10 Great Music Videos from 2004

Sandy Hunter


While many public bodies create the "top" lists based on tired concepts such as airplay, sales or popularity, this list is based on some of the favorite work that we saw this year from a largely new list of music video operatives around the world. They are listed in no particular order and in general all fall under the category of extremely hot shit! Most have appeared (or will) on one of the presenting tentacles of the RES (RESFEST, RESDVD or our new RES Screening Series) and are likely relatively unknown in the mainstream, but when has that ever stopped us? So thanks for the great clips! In the new year, please remember to send in your work for consideration to RES (email sandy.hunter@res.com to find out how).
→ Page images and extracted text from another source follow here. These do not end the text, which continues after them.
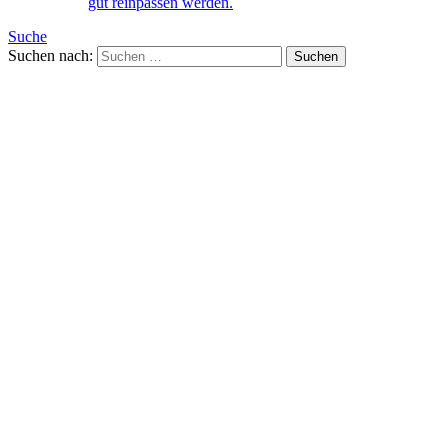
gut reinpassen werden.
Suche
Suchen nach:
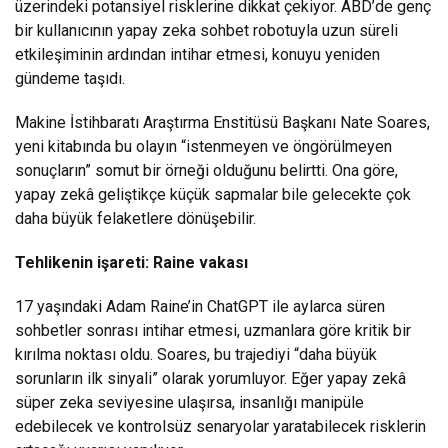
üzerindeki potansiyel risklerine dikkat çekiyor. ABD’de genç
bir kullanıcının yapay zeka sohbet robotuyla uzun süreli
etkileşiminin ardından intihar etmesi, konuyu yeniden
gündeme taşıdı.
Makine İstihbaratı Araştırma Enstitüsü Başkanı Nate Soares,
yeni kitabında bu olayın “istenmeyen ve öngörülmeyen
sonuçların” somut bir örneği olduğunu belirtti. Ona göre,
yapay zekâ geliştikçe küçük sapmalar bile gelecekte çok
daha büyük felaketlere dönüşebilir.
Tehlikenin işareti: Raine vakası
17 yaşındaki Adam Raine’in ChatGPT ile aylarca süren
sohbetler sonrası intihar etmesi, uzmanlara göre kritik bir
kırılma noktası oldu. Soares, bu trajediyi “daha büyük
sorunların ilk sinyali” olarak yorumluyor. Eğer yapay zekâ
süper zeka seviyesine ulaşırsa, insanlığı manipüle
edebilecek ve kontrolsüz senaryolar yaratabilecek risklerin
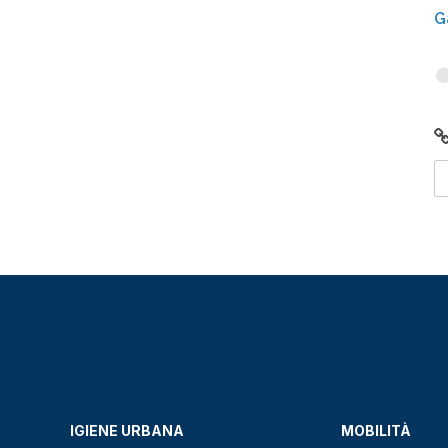
G
IGIENE URBANA
MOBILITÀ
Jason Forrest "Stepping Off"
Directed by Jon Watts
This amazing video touched a nerd-meets-decadence nerve that is too often overlooked, fusing Tolkien-esque imagery with Zeppelin style '70s rock excess. We first showed the video at our May 2004 LA screening, where it attracted the attention of some of the UK's top music video commissioners. From there, its director, Mr. Watts, was commissioned to shoot not one, but two videos for the legendarily creative video patron Fatboy Slim. In Slim's "Wonderful Night," a jaunty New York night on the town gets hairy when a man about town in spats and a tuxedo goes lycanthrope. The second Fatboy video, a rendition of Steve Miller's classic rock high school stoner anthem "The Joker," features a posse of newborn kittens on a trip to the big city to catch one of Slim?s shows. Expect big things from Watts and his New York-based cohorts at Waverly Films in 2005.

Prodigy "Hot Ride"
Directed by Daniel Levi
To be honest, when "Freak," Daniel Levi's first video for Warp Records act LFO, was released, its twisted choreography and evil-tempered children seemed to be drawing just a wee bit too close to the style of Chris Cunningham for me to accept. But when "Hot Ride" for Prodigy came out, I started thinking that Daniel Levi was on to something. He is a South African making extremely dark electronic music videos starring Asian children in a variety of pre-apocalyptic settings. In this case, a band of young toughs (we are talking, like, 10-year-olds here) ravage a neighborhood, beating down grown-ups and even doing a carjacking. Now, I am not saying that we at RES condone this behavior, but if Levi's next clip completes some sort of "evil young children from Asia up to no good" trilogy, then it will all, apparently, make sense.

Dizzee Rascal "Dreamtime"
Directed by Dougal Wilson
And just because evil kids aren't all that, Dougal Wilson's latest video for Dizzee Rascal is quite rad. It features a female 1960s era British kids TV host playing the piano and introducing her new little friend Dizzee Rascal. Atop the table, a pint sized Dizzee lays down a grimy narrative, sharing the stages with bizarrely round-headed ghetto puppets drinking 40s, committing crimes and generally doing the sorts of things that would make Peter Jackson's "Feebles" proud. Technically innovative, fun to watch and just the sort of highly creative ideas that made Dougal Wilson one of the best UK music video directors in 2004.

Eric Prydz "Call On Me"
Huse Monfaradi
OK, so this is a very low-brow video in many ways, but in the same way as Benny Benasi's "Satisfaction" video from 2003 (incidentally, directed by the above mentioned Wilson) was a pop hit driven by a core ironic and comedic spirit, this aerobics-inspired video demanded rewatch for at least two reasons! OK, so maybe it was all of the extreme close ups on the nether regions of the overly exuberant house meets jazzercizers who flex, grimace, smile and ultimately bear their barely clad, Spandex-encased bodies to the rhythm of a sample that I think is from either Phil Collins or Don Henley, but there is something pure about this video. Oh, the smut!

Faithless "I Want More"
Directed by Dan Gordon
This epic video was cut down from a documentary that director Dan Gordon shot while traveling in North Korea. But damn, it really does work, featuring thousands of Korean athletes showing their acrobatic stuff in a giant stadium while a massive crowd of the people (and a phalanx of generals) look on. Repurposed reality, but with a funky beat that you can dance to as well!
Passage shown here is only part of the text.